DC Byte: Georgia and Pennsylvania see dramatic data center market growth

Both states offer a 27.5GW worth of current and future supply


Georgia and Pennsylvania have become prominent US growth markets, according to a report by data center intelligence firm DC Byte.


Both states are located on America's eastern coast.


In terms of total IT load, defined by DC Byte as the summation of projects that are live, under construction, committed, and early-stage, Georgia has jumped from 1.6GW in 2021 to around 19GW in 2025. In that same period, Pennsylvania has jumped from 231MW to around 7.8GW.


Colocation demand takes up most of the IT load in both markets. Although the size of Georgia’s colocation market is larger than Pennsylvania’s, the proportion of Georgia’s colocation demand is around 60 percent, which is lower than Pennsylvania’s. Most of Pennsylvania’s colocation market is driven by wholesale colocation, which has jumped from 2MW in early-stage plans and 4MW committed in 2021 to around 3GW early-stage and 2GW committed in 2025.


In July, data center and energy firms, including Blackstone and Energy Capital Partners, pledged to invest $90bn in Pennsylvania’s digital infrastructure.

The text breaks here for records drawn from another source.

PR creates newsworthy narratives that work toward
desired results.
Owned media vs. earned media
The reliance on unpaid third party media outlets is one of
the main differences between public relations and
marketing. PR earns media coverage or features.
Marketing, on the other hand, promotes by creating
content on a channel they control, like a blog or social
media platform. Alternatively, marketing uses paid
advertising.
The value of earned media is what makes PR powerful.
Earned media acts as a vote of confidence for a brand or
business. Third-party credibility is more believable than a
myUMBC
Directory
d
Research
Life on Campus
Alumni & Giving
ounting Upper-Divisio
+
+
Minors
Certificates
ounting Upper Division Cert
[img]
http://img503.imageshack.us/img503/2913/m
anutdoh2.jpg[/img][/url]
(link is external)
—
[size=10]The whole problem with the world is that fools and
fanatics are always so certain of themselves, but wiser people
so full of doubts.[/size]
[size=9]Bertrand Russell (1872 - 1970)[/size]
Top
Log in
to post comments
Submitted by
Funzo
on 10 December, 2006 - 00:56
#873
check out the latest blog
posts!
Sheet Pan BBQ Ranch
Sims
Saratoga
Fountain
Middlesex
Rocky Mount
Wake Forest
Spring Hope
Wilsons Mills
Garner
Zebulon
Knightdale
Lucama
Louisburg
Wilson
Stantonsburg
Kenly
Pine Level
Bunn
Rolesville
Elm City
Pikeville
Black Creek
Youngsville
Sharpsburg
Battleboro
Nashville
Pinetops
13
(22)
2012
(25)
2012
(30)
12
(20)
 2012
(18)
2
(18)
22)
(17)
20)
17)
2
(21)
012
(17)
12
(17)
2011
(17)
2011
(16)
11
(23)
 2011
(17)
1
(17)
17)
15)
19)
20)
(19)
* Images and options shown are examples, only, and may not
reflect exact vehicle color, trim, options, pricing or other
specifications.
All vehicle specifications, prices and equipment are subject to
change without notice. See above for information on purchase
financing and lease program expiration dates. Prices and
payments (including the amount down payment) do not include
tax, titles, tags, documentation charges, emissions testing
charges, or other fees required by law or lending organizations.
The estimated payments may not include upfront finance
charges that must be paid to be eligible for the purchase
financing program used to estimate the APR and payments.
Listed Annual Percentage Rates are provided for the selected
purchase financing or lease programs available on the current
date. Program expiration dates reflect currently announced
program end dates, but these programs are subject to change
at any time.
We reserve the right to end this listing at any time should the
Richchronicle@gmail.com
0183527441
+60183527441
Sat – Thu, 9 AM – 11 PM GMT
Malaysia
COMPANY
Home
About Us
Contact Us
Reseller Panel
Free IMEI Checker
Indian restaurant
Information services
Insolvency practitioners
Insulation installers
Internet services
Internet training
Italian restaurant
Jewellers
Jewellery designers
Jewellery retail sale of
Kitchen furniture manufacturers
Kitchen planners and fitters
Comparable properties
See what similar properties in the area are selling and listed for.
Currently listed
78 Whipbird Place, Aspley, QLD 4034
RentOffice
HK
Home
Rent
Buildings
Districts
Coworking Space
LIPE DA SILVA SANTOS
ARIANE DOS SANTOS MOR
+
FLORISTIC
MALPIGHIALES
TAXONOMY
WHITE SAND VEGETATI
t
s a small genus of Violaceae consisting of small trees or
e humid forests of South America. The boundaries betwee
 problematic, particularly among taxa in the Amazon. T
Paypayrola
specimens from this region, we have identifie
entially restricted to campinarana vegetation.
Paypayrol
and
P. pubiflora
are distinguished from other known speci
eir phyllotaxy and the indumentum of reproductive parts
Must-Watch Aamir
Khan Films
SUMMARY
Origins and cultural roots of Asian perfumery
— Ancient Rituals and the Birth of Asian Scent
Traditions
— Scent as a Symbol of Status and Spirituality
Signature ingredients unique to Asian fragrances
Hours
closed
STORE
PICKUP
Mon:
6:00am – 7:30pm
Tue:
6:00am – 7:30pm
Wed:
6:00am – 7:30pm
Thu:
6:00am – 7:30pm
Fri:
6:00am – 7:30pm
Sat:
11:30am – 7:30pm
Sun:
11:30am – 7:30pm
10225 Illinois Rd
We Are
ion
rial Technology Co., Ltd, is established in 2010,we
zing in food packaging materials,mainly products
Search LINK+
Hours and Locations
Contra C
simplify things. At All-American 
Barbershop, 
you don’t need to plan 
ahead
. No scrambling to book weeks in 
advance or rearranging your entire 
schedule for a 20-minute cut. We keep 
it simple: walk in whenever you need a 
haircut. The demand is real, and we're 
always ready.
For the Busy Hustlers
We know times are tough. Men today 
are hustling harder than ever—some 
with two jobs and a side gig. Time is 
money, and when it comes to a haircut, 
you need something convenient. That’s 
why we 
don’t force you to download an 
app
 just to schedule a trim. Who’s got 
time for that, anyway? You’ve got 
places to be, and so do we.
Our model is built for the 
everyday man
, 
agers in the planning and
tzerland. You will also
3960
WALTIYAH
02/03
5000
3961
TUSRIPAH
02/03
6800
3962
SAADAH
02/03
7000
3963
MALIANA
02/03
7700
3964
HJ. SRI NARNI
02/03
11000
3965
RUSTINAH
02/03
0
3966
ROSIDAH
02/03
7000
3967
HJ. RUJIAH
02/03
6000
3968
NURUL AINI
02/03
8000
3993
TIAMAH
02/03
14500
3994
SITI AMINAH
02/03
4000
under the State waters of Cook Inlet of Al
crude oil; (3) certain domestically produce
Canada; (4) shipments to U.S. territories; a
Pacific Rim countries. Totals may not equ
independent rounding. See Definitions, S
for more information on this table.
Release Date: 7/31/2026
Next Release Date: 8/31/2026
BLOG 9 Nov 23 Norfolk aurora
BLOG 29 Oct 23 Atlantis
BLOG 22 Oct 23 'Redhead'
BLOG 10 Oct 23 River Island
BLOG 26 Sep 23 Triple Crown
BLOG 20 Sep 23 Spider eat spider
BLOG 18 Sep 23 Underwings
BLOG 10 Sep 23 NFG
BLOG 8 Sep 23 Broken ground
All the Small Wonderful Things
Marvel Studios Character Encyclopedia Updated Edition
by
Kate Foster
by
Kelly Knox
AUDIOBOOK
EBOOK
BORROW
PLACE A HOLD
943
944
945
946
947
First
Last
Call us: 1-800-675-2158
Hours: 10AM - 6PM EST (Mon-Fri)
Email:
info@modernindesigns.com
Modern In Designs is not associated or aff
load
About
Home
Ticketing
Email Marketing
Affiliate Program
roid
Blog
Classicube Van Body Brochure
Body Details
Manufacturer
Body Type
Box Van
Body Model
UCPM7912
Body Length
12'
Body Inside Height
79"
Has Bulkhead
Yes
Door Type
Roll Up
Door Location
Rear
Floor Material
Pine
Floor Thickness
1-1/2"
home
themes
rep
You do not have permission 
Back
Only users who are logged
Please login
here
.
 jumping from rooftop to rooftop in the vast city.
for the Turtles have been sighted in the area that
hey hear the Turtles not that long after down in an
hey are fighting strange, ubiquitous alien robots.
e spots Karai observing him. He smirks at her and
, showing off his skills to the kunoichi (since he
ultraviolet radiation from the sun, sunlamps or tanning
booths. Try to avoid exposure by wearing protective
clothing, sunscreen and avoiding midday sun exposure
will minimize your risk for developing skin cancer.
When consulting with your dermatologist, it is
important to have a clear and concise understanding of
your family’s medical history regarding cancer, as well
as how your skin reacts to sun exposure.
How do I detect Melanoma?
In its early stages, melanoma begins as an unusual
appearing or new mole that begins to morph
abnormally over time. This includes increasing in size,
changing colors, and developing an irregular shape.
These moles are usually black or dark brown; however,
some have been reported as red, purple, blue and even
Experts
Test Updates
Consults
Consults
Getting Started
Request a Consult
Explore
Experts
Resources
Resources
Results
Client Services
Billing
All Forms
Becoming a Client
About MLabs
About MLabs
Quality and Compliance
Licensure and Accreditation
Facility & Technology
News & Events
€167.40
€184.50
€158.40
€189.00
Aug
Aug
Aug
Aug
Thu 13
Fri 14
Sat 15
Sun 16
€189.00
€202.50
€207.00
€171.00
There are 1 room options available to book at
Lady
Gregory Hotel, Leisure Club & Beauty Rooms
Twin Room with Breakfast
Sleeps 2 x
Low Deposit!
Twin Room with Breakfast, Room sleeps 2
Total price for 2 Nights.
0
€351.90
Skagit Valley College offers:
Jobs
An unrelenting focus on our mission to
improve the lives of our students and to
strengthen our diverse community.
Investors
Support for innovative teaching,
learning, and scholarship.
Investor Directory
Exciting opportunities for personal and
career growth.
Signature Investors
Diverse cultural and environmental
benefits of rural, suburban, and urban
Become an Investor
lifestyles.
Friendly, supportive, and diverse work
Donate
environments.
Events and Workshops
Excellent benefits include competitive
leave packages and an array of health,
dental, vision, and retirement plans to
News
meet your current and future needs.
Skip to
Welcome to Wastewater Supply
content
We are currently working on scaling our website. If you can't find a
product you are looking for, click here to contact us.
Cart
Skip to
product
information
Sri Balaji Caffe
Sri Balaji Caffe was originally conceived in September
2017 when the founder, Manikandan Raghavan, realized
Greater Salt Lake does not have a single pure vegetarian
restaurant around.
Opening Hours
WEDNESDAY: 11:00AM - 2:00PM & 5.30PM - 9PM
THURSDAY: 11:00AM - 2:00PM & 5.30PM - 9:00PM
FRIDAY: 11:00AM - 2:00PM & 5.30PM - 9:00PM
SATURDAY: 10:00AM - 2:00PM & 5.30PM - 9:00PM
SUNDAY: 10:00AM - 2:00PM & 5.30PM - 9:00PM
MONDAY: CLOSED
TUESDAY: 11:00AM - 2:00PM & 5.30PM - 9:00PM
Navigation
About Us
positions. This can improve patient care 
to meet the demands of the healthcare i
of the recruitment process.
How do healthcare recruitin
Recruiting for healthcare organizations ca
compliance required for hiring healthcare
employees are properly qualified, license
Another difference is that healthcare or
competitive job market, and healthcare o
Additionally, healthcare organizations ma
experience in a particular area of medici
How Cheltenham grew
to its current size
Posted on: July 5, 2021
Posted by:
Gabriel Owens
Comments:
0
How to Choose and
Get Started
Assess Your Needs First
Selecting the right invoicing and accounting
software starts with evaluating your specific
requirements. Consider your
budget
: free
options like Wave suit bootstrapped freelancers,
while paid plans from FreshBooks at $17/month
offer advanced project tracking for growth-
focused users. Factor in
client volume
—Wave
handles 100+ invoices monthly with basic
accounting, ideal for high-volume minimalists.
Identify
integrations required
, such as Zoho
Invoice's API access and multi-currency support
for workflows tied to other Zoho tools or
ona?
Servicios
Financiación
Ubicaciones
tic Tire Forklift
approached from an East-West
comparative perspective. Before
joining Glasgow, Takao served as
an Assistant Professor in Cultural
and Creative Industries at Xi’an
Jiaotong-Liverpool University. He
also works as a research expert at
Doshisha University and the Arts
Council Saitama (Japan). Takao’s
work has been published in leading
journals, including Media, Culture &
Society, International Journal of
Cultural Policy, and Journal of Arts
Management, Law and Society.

Hyperscale activity makes up the rest. In Georgia, early-stage capacity increased tenfold to 5.3GW following interest from Amazon: this includes an $11bn investment in January and the acquisition of 1,000 acres of land in August. Pennsylvania’s hyperscale market has also seen growth, going from no early-stage projects in 2021 to 616MW worth of them by 2025, but the market size is much smaller. Earlier this year, Amazon announced it would invest $20bn in data centers in Pennsylvania.


The report attributes Georgia’s growth to “abundant land, competitive power pricing, and supportive tax structures,” and notes that Pennsylvania is “gaining attention through investments in clean and diverse energy sources, as well as the strategic use of land assets to attract data center development.”


Within Georgia, the area around the capital Atlanta is the state’s most prominent data center hotspot. Pennsylvania has two hubs – one in Pittsburgh, the other in Philadelphia.


In terms of energy, Georgia predominantly relies on natural gas (41 percent) and nuclear (34 percent). It also intends to add 10GW of capacity over the next five years. Pennsylvania’s dependence on natural gas is even higher (64 percent), with the next largest source being nuclear (28 percent).


Both states have had to deal with backlash against the industry. In July 2025, Georgia enacted a statewide moratorium on reviewing large-projects following local concern and power constraints, and projects have been stymied at the planning stage following fierce local opposition. Developer Data Centric LLC met the same fate in Pennsylvania last month.